## Recorded data
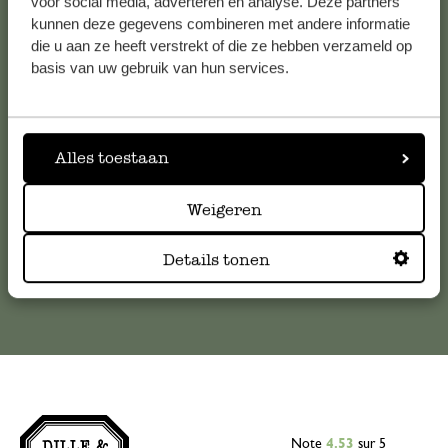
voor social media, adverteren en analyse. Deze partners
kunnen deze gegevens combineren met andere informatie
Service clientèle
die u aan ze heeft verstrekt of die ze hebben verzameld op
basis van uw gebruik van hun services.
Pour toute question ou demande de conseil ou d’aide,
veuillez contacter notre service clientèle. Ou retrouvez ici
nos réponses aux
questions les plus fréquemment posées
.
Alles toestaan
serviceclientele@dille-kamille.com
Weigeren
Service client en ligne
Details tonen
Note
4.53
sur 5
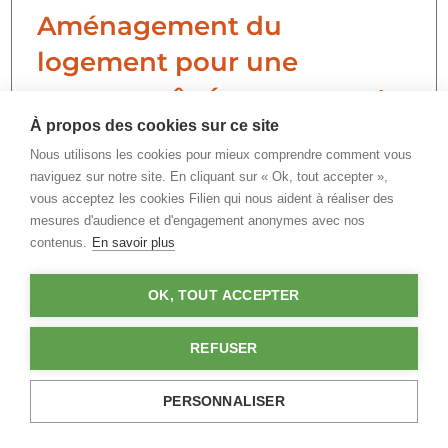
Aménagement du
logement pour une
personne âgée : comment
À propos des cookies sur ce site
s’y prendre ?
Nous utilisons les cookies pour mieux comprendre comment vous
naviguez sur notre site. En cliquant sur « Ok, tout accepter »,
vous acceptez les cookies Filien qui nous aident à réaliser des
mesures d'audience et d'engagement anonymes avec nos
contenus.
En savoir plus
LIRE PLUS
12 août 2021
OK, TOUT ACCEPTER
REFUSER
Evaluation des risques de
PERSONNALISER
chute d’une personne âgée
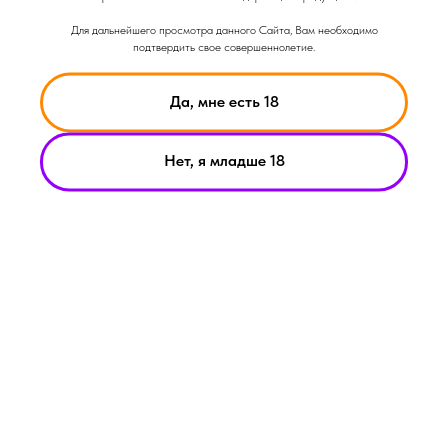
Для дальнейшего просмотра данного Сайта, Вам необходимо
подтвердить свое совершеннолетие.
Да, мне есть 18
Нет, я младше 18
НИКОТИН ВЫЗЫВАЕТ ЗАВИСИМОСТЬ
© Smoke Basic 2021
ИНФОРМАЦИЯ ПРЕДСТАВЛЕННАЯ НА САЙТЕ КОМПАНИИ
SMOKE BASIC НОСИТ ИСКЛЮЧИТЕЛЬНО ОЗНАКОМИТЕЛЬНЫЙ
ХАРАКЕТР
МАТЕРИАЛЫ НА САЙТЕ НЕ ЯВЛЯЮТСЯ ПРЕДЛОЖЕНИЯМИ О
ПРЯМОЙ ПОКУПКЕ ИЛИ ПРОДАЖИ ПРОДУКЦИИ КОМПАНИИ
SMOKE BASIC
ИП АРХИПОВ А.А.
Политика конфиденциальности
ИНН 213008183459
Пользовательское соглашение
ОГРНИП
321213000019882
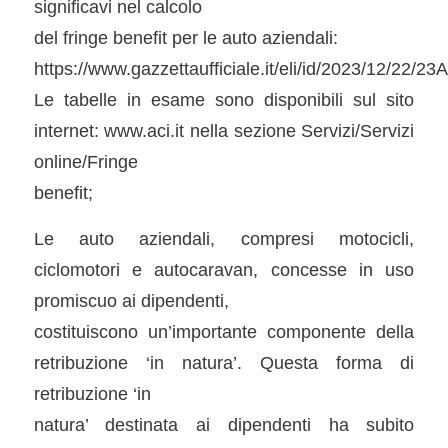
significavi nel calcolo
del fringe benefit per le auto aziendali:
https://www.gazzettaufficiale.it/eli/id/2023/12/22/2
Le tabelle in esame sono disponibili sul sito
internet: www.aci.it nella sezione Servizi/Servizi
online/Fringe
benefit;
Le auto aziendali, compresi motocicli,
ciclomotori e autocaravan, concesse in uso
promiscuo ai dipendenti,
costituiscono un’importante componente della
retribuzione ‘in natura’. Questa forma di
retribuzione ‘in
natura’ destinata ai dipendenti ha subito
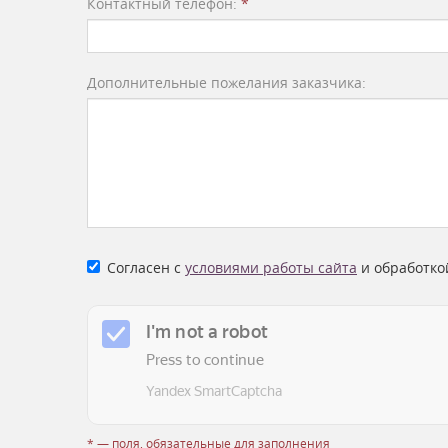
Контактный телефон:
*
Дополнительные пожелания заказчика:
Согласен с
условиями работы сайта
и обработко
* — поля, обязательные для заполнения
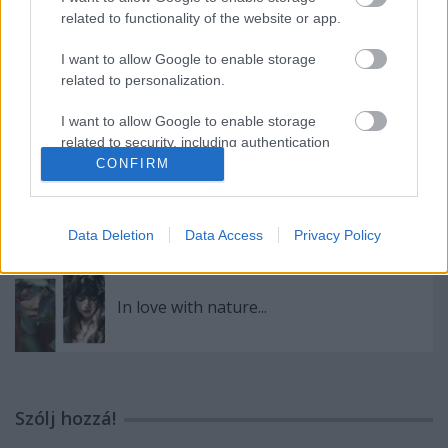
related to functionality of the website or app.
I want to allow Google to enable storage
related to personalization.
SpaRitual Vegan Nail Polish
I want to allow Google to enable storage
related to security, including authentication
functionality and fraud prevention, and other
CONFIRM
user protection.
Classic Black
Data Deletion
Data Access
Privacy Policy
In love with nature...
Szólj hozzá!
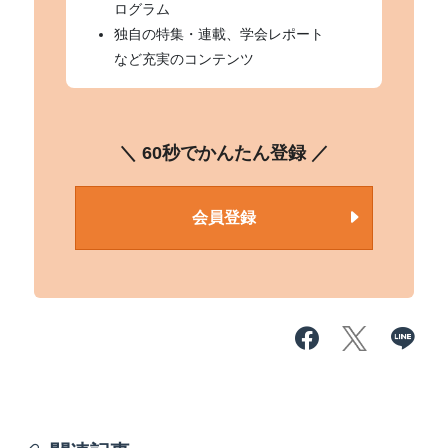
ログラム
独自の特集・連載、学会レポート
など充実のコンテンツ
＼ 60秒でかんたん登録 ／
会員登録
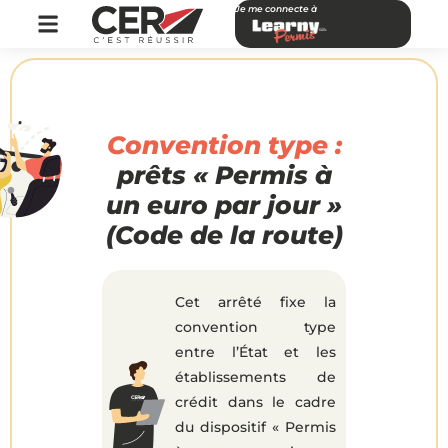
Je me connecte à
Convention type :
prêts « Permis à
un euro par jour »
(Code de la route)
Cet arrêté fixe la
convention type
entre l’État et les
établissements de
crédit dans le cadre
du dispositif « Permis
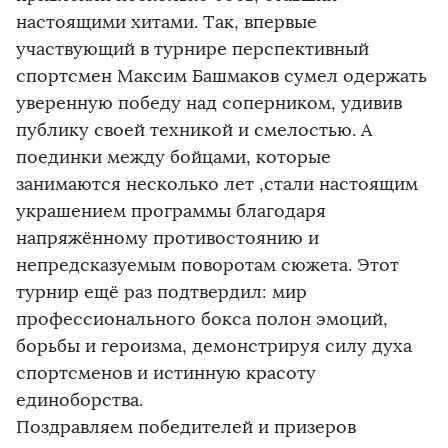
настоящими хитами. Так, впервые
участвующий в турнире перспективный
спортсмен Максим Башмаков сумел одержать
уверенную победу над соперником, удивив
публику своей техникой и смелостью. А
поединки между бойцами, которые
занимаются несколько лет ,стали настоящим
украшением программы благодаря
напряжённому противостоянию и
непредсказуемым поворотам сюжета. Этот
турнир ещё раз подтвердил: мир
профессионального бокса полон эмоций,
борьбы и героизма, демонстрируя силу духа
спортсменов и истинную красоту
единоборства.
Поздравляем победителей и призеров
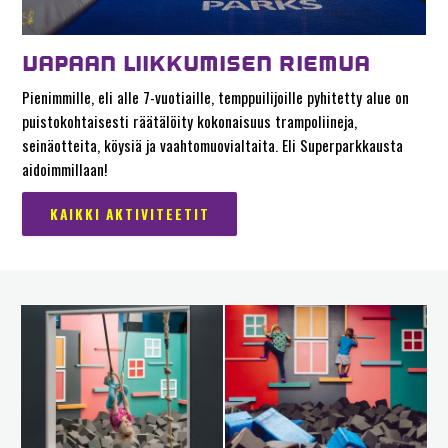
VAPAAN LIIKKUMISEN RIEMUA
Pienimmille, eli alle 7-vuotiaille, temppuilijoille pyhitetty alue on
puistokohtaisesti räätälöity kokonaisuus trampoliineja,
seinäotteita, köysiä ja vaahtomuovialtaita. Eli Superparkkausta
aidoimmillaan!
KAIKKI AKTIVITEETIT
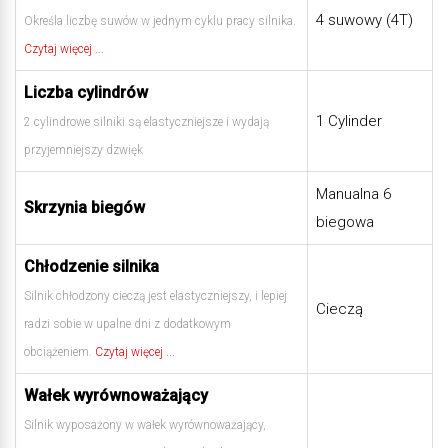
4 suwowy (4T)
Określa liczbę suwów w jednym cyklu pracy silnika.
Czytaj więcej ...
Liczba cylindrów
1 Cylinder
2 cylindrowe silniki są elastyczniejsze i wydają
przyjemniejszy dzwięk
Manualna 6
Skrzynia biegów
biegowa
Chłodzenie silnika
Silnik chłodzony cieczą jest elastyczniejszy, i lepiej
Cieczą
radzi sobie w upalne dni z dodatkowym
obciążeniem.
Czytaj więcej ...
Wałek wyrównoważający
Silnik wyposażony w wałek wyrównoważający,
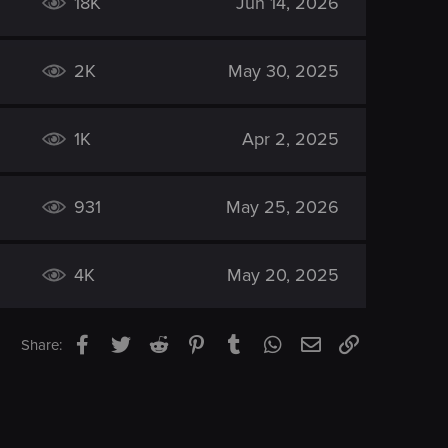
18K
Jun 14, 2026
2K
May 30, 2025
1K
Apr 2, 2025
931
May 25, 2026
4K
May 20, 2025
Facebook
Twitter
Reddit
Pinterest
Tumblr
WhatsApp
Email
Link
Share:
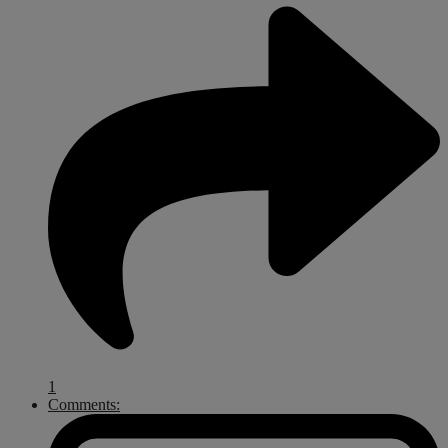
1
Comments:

## Task item
Nothing but the lines from the first line of the records above to the line with "Нет, я младше 18", inclusive, should be transcribed exactly, and the pictures must be left out.

## Answer
voor social media, adverteren en analyse. Deze partners
kunnen deze gegevens combineren met andere informatie
Service clientèle
die u aan ze heeft verstrekt of die ze hebben verzameld op
basis van uw gebruik van hun services.
Pour toute question ou demande de conseil ou d’aide,
veuillez contacter notre service clientèle. Ou retrouvez ici
nos réponses aux
questions les plus fréquemment posées
.
Alles toestaan
serviceclientele@dille-kamille.com
Weigeren
Service client en ligne
Details tonen
Note
4.53
sur 5
Aménagement du
logement pour une
personne âgée : comment
À propos des cookies sur ce site
s’y prendre ?
Nous utilisons les cookies pour mieux comprendre comment vous
naviguez sur notre site. En cliquant sur « Ok, tout accepter »,
vous acceptez les cookies Filien qui nous aident à réaliser des
mesures d'audience et d'engagement anonymes avec nos
contenus.
En savoir plus
LIRE PLUS
12 août 2021
OK, TOUT ACCEPTER
REFUSER
Evaluation des risques de
PERSONNALISER
chute d’une personne âgée
Для дальнейшего просмотра данного Сайта, Вам необходимо
подтвердить свое совершеннолетие.
Да, мне есть 18
Нет, я младше 18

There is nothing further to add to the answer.